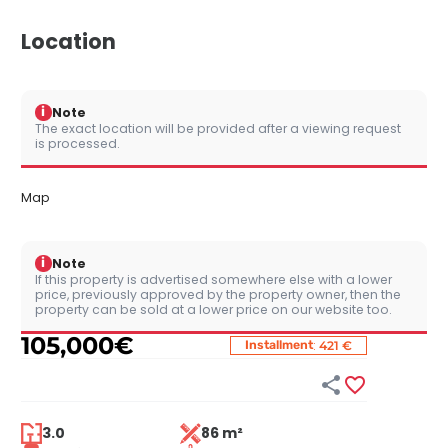
Location
i
Note
The exact location will be provided after a viewing request
is processed.
Map
i
Note
If this property is advertised somewhere else with a lower
price, previously approved by the property owner, then the
property can be sold at a lower price on our website too.
105,000
€
:
Installment
421 €


3.0
86 m²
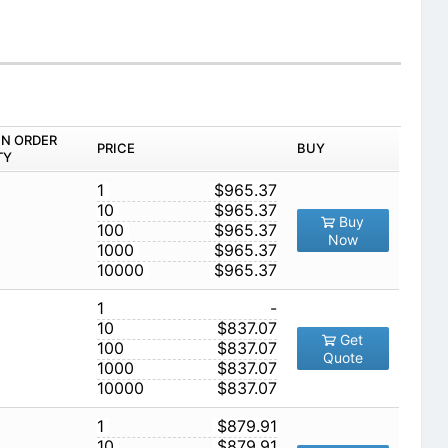
IN ORDER
PRICE
BUY
TY
1
$965.37
10
$965.37
Buy
100
$965.37
Now
1000
$965.37
10000
$965.37
1
-
10
$837.07
Get
100
$837.07
Quote
1000
$837.07
10000
$837.07
1
$879.91
10
$879.91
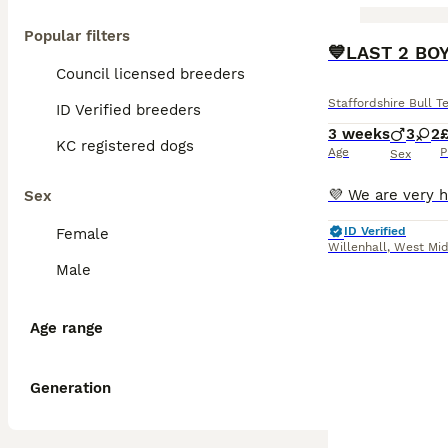
Popular filters
BOOST
💙LAST 2 BOY
Council licensed breeders
Staffordshire Bull Te
ID Verified breeders
3 weeks
3
2
KC registered dogs
Age
P
Sex
Sex
ID Verified
Female
Willenhall
,
West Mid
Male
Age range
Generation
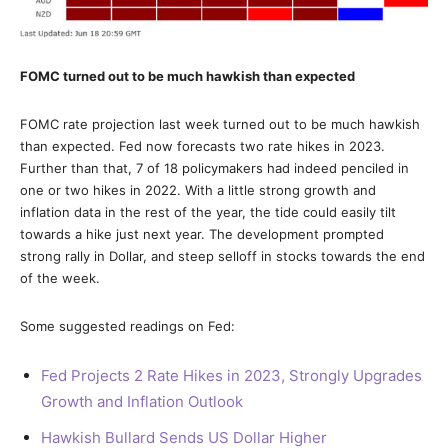
FOMC turned out to be much hawkish than expected
FOMC rate projection last week turned out to be much hawkish
than expected. Fed now forecasts two rate hikes in 2023.
Further than that, 7 of 18 policymakers had indeed penciled in
one or two hikes in 2022. With a little strong growth and
inflation data in the rest of the year, the tide could easily tilt
towards a hike just next year. The development prompted
strong rally in Dollar, and steep selloff in stocks towards the end
of the week.
Some suggested readings on Fed:
Fed Projects 2 Rate Hikes in 2023, Strongly Upgrades
Growth and Inflation Outlook
Hawkish Bullard Sends US Dollar Higher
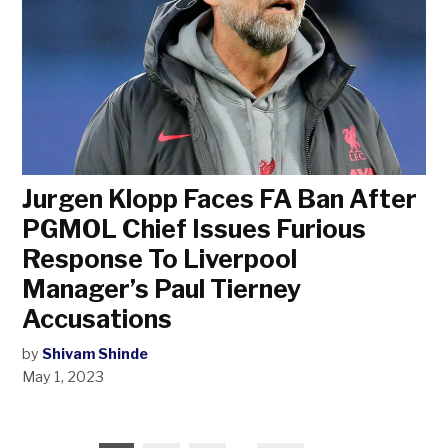
Jurgen Klopp Faces FA Ban After
PGMOL Chief Issues Furious
Response To Liverpool
Manager’s Paul Tierney
Accusations
by
Shivam Shinde
May 1, 2023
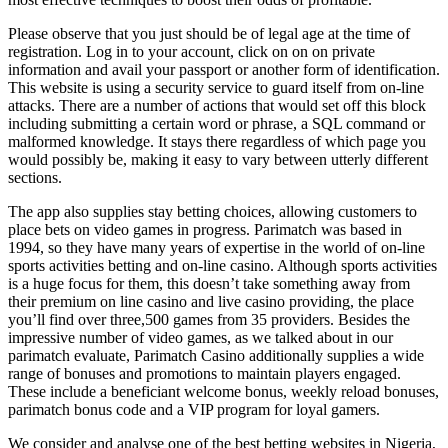
Please observe that you just should be of legal age at the time of
registration. Log in to your account, click on on on private
information and avail your passport or another form of identification.
This website is using a security service to guard itself from on-line
attacks. There are a number of actions that would set off this block
including submitting a certain word or phrase, a SQL command or
malformed knowledge. It stays there regardless of which page you
would possibly be, making it easy to vary between utterly different
sections.
The app also supplies stay betting choices, allowing customers to
place bets on video games in progress. Parimatch was based in
1994, so they have many years of expertise in the world of on-line
sports activities betting and on-line casino. Although sports activities
is a huge focus for them, this doesn’t take something away from
their premium on line casino and live casino providing, the place
you’ll find over three,500 games from 35 providers. Besides the
impressive number of video games, as we talked about in our
parimatch evaluate, Parimatch Casino additionally supplies a wide
range of bonuses and promotions to maintain players engaged.
These include a beneficiant welcome bonus, weekly reload bonuses,
parimatch bonus code and a VIP program for loyal gamers.
We consider and analyse one of the best betting websites in Nigeria,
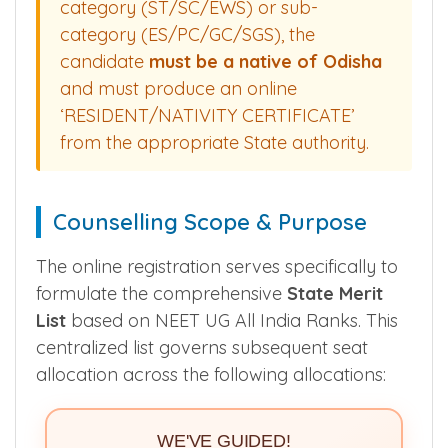
candidates are eligible for State Quota
Seats. To claim reservation under any
category (ST/SC/EWS) or sub-
category (ES/PC/GC/SGS), the
candidate
must be a native of Odisha
and must produce an online
‘RESIDENT/NATIVITY CERTIFICATE’
from the appropriate State authority.
Counselling Scope & Purpose
The online registration serves specifically to
formulate the comprehensive
State Merit
List
based on NEET UG All India Ranks. This
centralized list governs subsequent seat
allocation across the following allocations:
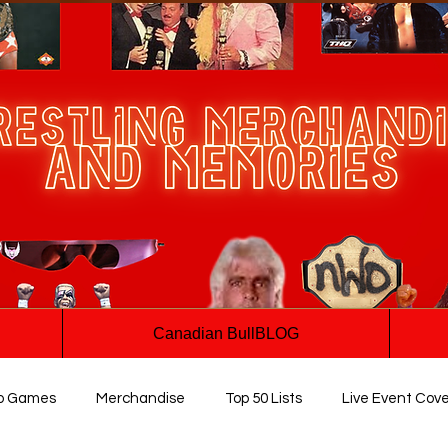
Canadian BullBLOG
o Games
Merchandise
Top 50 Lists
Live Event Cov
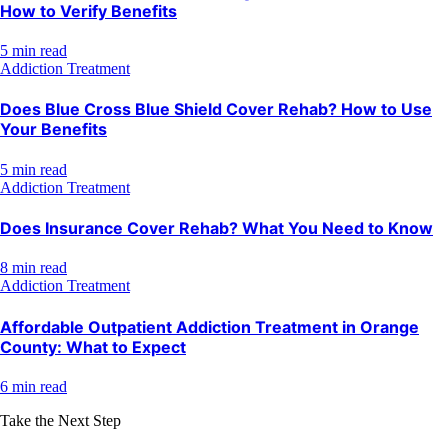
How to Verify Benefits
5 min read
Addiction Treatment
Does Blue Cross Blue Shield Cover Rehab? How to Use
Your Benefits
5 min read
Addiction Treatment
Does Insurance Cover Rehab? What You Need to Know
8 min read
Addiction Treatment
Affordable Outpatient Addiction Treatment in Orange
County: What to Expect
6 min read
Take the Next Step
============================================================
PROBLEM REQUIREMENTS: Retype all of the data above word for word, excluding the pictures.

SOLVED EXERCISE:
Location
i
Note
The exact location will be provided after a viewing request
is processed.
Map
i
Note
If this property is advertised somewhere else with a lower
price, previously approved by the property owner, then the
property can be sold at a lower price on our website too.
105,000
€
:
Installment
421 €


3.0
86 m²
IN ORDER
PRICE
BUY
TY
1
$965.37
10
$965.37
Buy
100
$965.37
Now
1000
$965.37
10000
$965.37
1
-
10
$837.07
Get
100
$837.07
Quote
1000
$837.07
10000
$837.07
1
$879.91
10
$879.91
Popular filters
BOOST
💙LAST 2 BOY
Council licensed breeders
Staffordshire Bull Te
ID Verified breeders
3 weeks
3
2
KC registered dogs
Age
P
Sex
Sex
ID Verified
Female
Willenhall
,
West Mid
Male
Age range
Generation
FOMC turned out to be much hawkish than expected
FOMC rate projection last week turned out to be much hawkish
than expected. Fed now forecasts two rate hikes in 2023.
Further than that, 7 of 18 policymakers had indeed penciled in
one or two hikes in 2022. With a little strong growth and
inflation data in the rest of the year, the tide could easily tilt
towards a hike just next year. The development prompted
strong rally in Dollar, and steep selloff in stocks towards the end
of the week.
Some suggested readings on Fed:
Fed Projects 2 Rate Hikes in 2023, Strongly Upgrades
Growth and Inflation Outlook
Hawkish Bullard Sends US Dollar Higher
Jurgen Klopp Faces FA Ban After
PGMOL Chief Issues Furious
Response To Liverpool
Manager’s Paul Tierney
Accusations
by
Shivam Shinde
May 1, 2023
Please observe that you just should be of legal age at the time of
registration. Log in to your account, click on on on private
information and avail your passport or another form of identification.
This website is using a security service to guard itself from on-line
attacks. There are a number of actions that would set off this block
including submitting a certain word or phrase, a SQL command or
malformed knowledge. It stays there regardless of which page you
would possibly be, making it easy to vary between utterly different
sections.
The app also supplies stay betting choices, allowing customers to
place bets on video games in progress. Parimatch was based in
1994, so they have many years of expertise in the world of on-line
sports activities betting and on-line casino. Although sports activities
is a huge focus for them, this doesn’t take something away from
their premium on line casino and live casino providing, the place
you’ll find over three,500 games from 35 providers. Besides the
impressive number of video games, as we talked about in our
parimatch evaluate, Parimatch Casino additionally supplies a wide
range of bonuses and promotions to maintain players engaged.
These include a beneficiant welcome bonus, weekly reload bonuses,
parimatch bonus code and a VIP program for loyal gamers.
We consider and analyse one of the best betting websites in Nigeria,
candidates are eligible for State Quota
Seats. To claim reservation under any
category (ST/SC/EWS) or sub-
category (ES/PC/GC/SGS), the
candidate
must be a native of Odisha
and must produce an online
‘RESIDENT/NATIVITY CERTIFICATE’
from the appropriate State authority.
Counselling Scope & Purpose
The online registration serves specifically to
formulate the comprehensive
State Merit
List
based on NEET UG All India Ranks. This
centralized list governs subsequent seat
allocation across the following allocations:
Canadian BullBLOG
o Games
Merchandise
Top 50 Lists
Live Event Cov
How to Verify Benefits
5 min read
Addiction Treatment
Does Blue Cross Blue Shield Cover Rehab? How to Use
Your Benefits
5 min read
Addiction Treatment
Does Insurance Cover Rehab? What You Need to Know
8 min read
Addiction Treatment
Affordable Outpatient Addiction Treatment in Orange
County: What to Expect
6 min read
Take the Next Step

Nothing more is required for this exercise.